Je suis donc entré hier à 14 heures. Temps arrêté ou presque. A intervalles plus ou moins réguliers on entre et on sort de ma chambre après avoir frappé. Des lapins blancs pensai-je d’abord. Mais là, pas du tout. Des filles, jeunes pour la plupart, vêtues comme les lapins blancs mais avec des sourires, des mots banaux mais sympathiques, et une fraîcheur générale, quelque soit l’âge, qui met un peu plus à l’aise. A chacune et à chacun (car il y a des hommes), je décline mon nom, mon prénom et ma date de naissance. Et chacune de me prendre la tension, la température, de me repiquer pour une nième prise de sang pour bilan. Je signale qu’il y en a une de moins de 3 jours, pas de problème, c’est le protocole. Bon. Un interne fait une vague incursion sans grand objet ni examen. Je m’attendais à une « observation » comme j’en fis tant en mon temps. Mais non, il a l’air plutôt emprunté et assez « à côté de ses pompes », un tout jeunot probablement. Une jeune femme brune, un peu ( !) rigide fait un aller et retour : « Docteur xxxx, je reviendrai vous voir ». L’après-midi se passe ainsi jusqu’à deux épisodes marquants : la mise en place d’une perfusion « pour m’hydrater » dans la boîte portacath puis la descente à la première séance de radiothérapie.
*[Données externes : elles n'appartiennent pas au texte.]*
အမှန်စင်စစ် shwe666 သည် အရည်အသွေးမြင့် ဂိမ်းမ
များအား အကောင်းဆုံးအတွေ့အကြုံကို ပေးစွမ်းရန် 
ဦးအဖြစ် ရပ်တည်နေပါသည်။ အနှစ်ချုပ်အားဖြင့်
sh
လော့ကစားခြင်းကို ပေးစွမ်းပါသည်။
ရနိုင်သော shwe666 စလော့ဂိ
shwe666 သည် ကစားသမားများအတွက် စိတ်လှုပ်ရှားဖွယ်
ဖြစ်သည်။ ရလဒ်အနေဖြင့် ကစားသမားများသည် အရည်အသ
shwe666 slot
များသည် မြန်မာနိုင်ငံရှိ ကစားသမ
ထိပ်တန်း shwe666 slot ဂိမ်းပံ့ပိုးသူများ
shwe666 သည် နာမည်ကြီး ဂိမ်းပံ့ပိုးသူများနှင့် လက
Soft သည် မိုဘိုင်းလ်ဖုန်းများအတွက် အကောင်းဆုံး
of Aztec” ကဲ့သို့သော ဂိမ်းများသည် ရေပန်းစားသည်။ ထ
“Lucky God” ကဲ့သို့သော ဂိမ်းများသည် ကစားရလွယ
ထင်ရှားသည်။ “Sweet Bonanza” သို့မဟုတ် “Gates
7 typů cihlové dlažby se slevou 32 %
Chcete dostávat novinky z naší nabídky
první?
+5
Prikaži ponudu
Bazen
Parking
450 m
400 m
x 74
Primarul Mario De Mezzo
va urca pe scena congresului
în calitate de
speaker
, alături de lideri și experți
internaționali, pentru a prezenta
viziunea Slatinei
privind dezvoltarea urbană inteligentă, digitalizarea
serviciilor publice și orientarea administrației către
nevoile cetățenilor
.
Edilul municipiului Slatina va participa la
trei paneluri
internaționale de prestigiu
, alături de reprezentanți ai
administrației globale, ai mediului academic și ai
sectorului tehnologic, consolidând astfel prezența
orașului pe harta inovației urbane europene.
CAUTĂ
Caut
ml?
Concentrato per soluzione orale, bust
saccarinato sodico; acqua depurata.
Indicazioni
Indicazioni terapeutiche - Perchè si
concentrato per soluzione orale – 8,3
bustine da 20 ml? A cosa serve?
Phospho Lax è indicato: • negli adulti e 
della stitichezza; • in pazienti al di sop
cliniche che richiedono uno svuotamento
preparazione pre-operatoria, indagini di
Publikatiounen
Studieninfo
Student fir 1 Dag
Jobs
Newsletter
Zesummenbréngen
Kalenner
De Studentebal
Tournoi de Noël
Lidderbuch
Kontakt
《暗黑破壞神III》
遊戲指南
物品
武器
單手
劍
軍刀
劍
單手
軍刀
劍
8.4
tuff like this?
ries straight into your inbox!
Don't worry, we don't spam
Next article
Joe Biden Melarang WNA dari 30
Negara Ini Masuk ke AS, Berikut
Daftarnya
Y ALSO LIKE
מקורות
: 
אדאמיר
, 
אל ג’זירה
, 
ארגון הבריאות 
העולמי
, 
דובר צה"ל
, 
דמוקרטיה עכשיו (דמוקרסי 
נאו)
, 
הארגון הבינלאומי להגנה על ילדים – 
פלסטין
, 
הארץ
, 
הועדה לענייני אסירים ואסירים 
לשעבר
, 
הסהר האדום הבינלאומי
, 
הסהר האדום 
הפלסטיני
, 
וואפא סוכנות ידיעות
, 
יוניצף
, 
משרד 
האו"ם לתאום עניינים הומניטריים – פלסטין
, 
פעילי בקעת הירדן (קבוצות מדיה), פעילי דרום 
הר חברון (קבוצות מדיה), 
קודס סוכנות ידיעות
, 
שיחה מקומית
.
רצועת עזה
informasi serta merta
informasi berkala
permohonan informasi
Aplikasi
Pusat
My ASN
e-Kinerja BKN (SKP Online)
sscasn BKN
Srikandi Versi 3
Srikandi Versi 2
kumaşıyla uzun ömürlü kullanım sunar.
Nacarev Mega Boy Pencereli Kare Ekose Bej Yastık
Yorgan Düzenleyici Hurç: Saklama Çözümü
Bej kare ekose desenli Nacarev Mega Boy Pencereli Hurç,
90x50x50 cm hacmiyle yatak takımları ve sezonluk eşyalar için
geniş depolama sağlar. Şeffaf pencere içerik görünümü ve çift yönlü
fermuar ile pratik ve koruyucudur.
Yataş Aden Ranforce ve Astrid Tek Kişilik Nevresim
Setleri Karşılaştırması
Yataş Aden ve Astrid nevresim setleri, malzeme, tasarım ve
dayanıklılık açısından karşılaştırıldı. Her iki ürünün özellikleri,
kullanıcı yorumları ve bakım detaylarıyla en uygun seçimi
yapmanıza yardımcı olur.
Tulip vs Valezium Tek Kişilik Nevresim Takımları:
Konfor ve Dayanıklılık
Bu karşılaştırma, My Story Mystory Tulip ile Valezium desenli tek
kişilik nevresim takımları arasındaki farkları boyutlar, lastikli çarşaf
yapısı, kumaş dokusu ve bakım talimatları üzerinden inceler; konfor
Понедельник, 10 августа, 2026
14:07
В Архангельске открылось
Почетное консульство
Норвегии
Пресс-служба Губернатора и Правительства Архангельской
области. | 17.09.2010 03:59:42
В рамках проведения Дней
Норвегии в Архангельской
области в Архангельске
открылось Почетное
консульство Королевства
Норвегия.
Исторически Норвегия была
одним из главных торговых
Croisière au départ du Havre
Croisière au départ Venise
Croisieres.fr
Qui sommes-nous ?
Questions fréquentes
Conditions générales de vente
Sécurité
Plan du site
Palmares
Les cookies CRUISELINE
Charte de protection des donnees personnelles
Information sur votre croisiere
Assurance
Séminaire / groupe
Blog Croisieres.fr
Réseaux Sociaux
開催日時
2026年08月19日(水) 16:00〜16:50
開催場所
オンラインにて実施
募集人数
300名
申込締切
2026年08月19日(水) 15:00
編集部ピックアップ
C’est la première balade nanti de ma perfusion que le brancardier qui m’accompagne m’apprend à tenir devant moi par la poignée. Ascenseur, couloir, tourner à droite, re-couloir, petite attente en salle ad hoc et séance proprement dite. Allongé sur un étroit praticable, je vois tourner autour de moi d’énormes pales rondes ou carrées qui lentement tournent, se déplient, puis retournent, ronflent, et enfin se replient en silence. On se croirait dans une capsule spatiale. Dommage que je ne puisse pas filmer ça. Je remonte à la chambre toujours nanti de mon inséparable perfusion et maintenant du programme complet des séances de radiothérapie. Comme il manquera celle de vendredi 11 novembre, il y en aura une le lundi 12 décembre. Le plateau repas m’attend au retour avec du chou farci qui semble avoir été cuisiné à la main. On est loin de Tricatel.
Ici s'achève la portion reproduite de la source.